Some Lightdash features use an AI agent (Claude Code) that writes and runs code on your behalf. Today that’s:

AI writeback — the agent edits your dbt project (e.g. adds a metric or dimension), runs lightdash compile to validate it, and opens a pull request.
Data app generation — the agent generates and builds a small web app from a prompt.

Running model-generated code directly on the Lightdash server would be unsafe: the code is untrusted, can run arbitrary commands, and needs its own toolchain (git, dbt, the Lightdash CLI, Node). Lightdash instead runs each agent inside a sandbox — an isolated, disposable environment with a constrained network. The agent does its work there, Lightdash collects the result (a PR, a built app), and the sandbox is torn down. Sandboxes are also what make these features fast and multi-turn: a sandbox can be suspended between turns and resumed later, so a conversation with the agent keeps its state without holding a container open the whole time.

Sandbox providers

The sandbox backend is pluggable. Lightdash talks to a provider-neutral interface, so the same feature code runs on whichever backend your deployment is configured for. You select the provider with the SANDBOX_PROVIDER environment variable.

Provider	`SANDBOX_PROVIDER`	Use for	Isolation
E2B (default)	`e2b`	Production / managed	microVM
AWS Lambda MicroVMs	`lambda-microvm`	Production on AWS (self-hosted)	microVM
Azure Container Apps dynamic sessions	`azure-container-sessions`	Production on Azure (self-hosted)	Hyper-V-isolated container
Local Docker	`docker`	Local development only	container

E2B, AWS Lambda MicroVMs, and Azure Container Apps dynamic sessions are all supported production backends.
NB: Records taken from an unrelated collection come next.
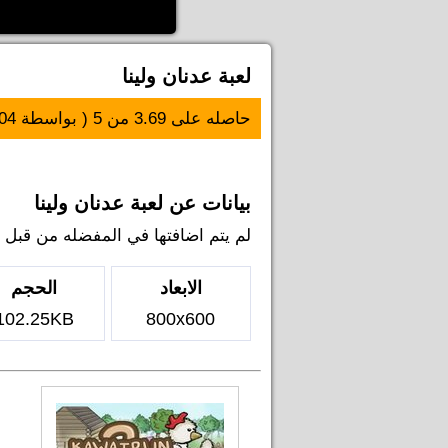
لعبة عدنان ولينا
حاصله على
3.69
من
5
( بواسطة
04
بيانات عن لعبة عدنان ولينا
لم يتم اضافتها في المفضله من قبل اي ل
الابعاد
الحجم
102.25KB
800x600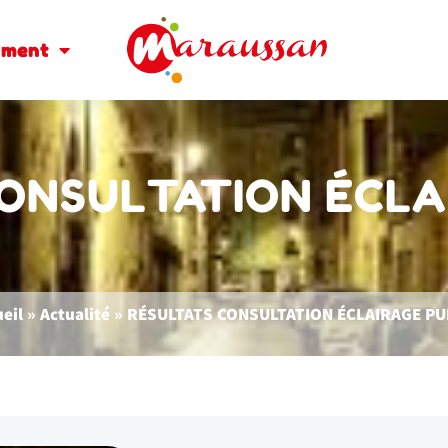
oment
ONSULTATION ÉCLA
eil
»
Actualité
»
RÉSULTATS CONSULTATION ÉCLAIRAGE PU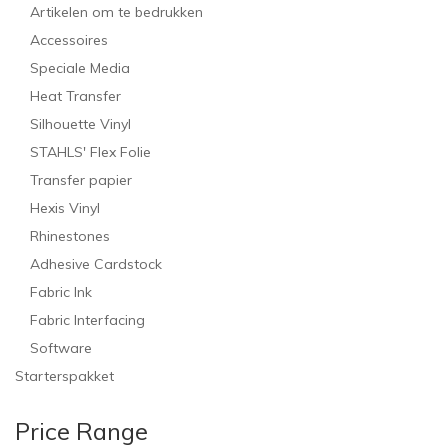
Artikelen om te bedrukken
Accessoires
Speciale Media
Heat Transfer
Silhouette Vinyl
STAHLS' Flex Folie
Transfer papier
Hexis Vinyl
Rhinestones
Adhesive Cardstock
Fabric Ink
Fabric Interfacing
Software
Starterspakket
Price Range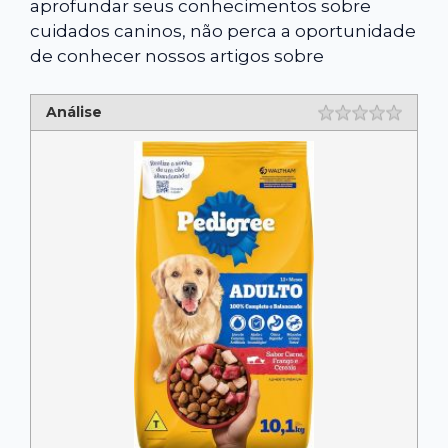
aprofundar seus conhecimentos sobre
cuidados caninos, não perca a oportunidade
de conhecer nossos artigos sobre
Análise
Rating
1 star
2 star
3 star
4 star
5 star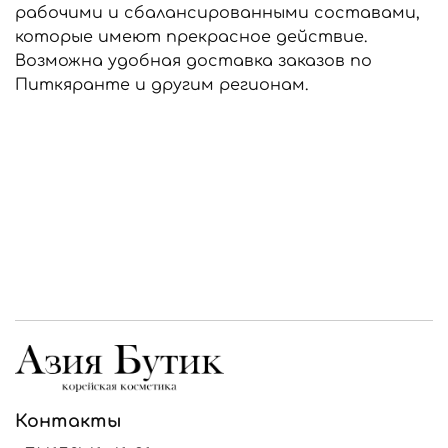
рабочими и сбалансированными составами,
которые имеют прекрасное действие.
Возможна удобная доставка заказов по
Питкяранте и другим регионам.
Контакты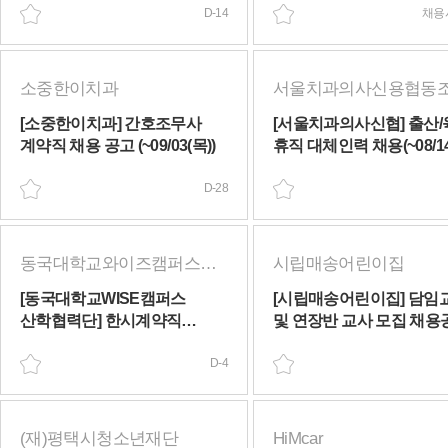
1:1] 사업수행 인력 채용 공고
D-14
채용
(~08/20(목))
소중한이치과
서울치과의사신용협동
[소중한이치과] 간호조무사
[서울치과의사신협] 출산/
계약직 채용 공고 (~09/03(목))
휴직 대체인력 채용(~08/14
D-28
동국대학교와이즈캠퍼스산학협력단
시립매송어린이집
[동국대학교WISE캠퍼스
[시립매송어린이집] 담임교사
산학협력단] 한시계약직
및 연장반 교사 모집 채용공고
(출산휴가+한시계약직)채용
(~08/21(금))
공고(~08/10(월))
D-4
(재)평택시청소년재단
HiMcar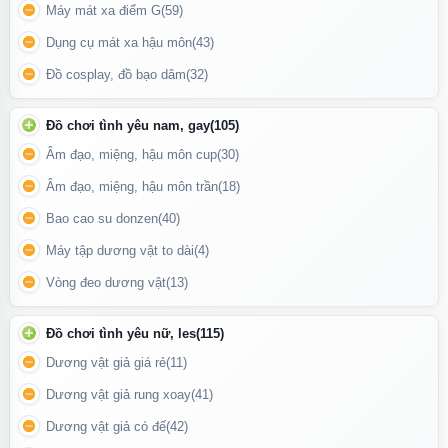
Máy mát xa điểm G
(59)
Tính năng đặc biệt
Dụng cụ mát xa hậu môn
(43)
Kích thước siêu lớn, mang lại cảm giác cực mạnh và mới lạ.
Đồ cosplay, đồ bạo dâm
(32)
Dễ dàng sử dụng cả solo lẫn kết hợp cùng bạn tình.
Vệ sinh đơn giản, nhanh chóng sau mỗi lần sử dụng.
Đồ chơi tình yêu nam, gay
(105)
Âm đạo, miệng, hậu môn cup
(30)
Âm đạo, miệng, hậu môn trần
(18)
Bao cao su donzen
(40)
Máy tập dương vật to dài
(4)
Vòng đeo dương vật
(13)
Đồ chơi tình yêu nữ, les
(115)
Dương vật giả giá rẻ
(11)
Dương vật giả rung xoay
(41)
Dương vật giả có đế
(42)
E2B is the managed default; the AWS and Azure providers are for teams who want sandboxes to run inside their own cloud account. More providers (Kubernetes, ECS) are planned.

The local Docker provider is for development only. It launches plain Docker containers via the Docker socket, which is root-equivalent on the host and provides no real isolation between the sandbox and your machine. It refuses to start when NODE_ENV=production. Do not use it for a production deployment.

E2B (production default)

E2B runs each sandbox as a Firecracker microVM in E2B’s cloud. It’s the default — if you don’t set SANDBOX_PROVIDER, Lightdash uses E2B. To use it you need an E2B account and API key, and the agent needs an Anthropic API key:

SANDBOX_PROVIDER=e2b            # default, can be omitted
E2B_API_KEY=e2b_...            # from your E2B dashboard
ANTHROPIC_API_KEY=sk-ant-...   # the agent (Claude Code) runs inside the sandbox

The sandbox images are E2B templates. Lightdash uses separate templates for data apps and for AI writeback so they can be pinned or rolled back independently. These default to the published Lightdash templates and rarely need to be set:

E2B_TEMPLATE_NAME=lightdash/lightdash-data-app
E2B_TEMPLATE_TAG=<lightdash-version>             # defaults to your Lightdash version
E2B_AI_WRITEBACK_TEMPLATE_NAME=lightdash/lightdash-ai-writeback
E2B_AI_WRITEBACK_TEMPLATE_TAG=<lightdash-version>

AWS Lambda MicroVMs (self-hosted production)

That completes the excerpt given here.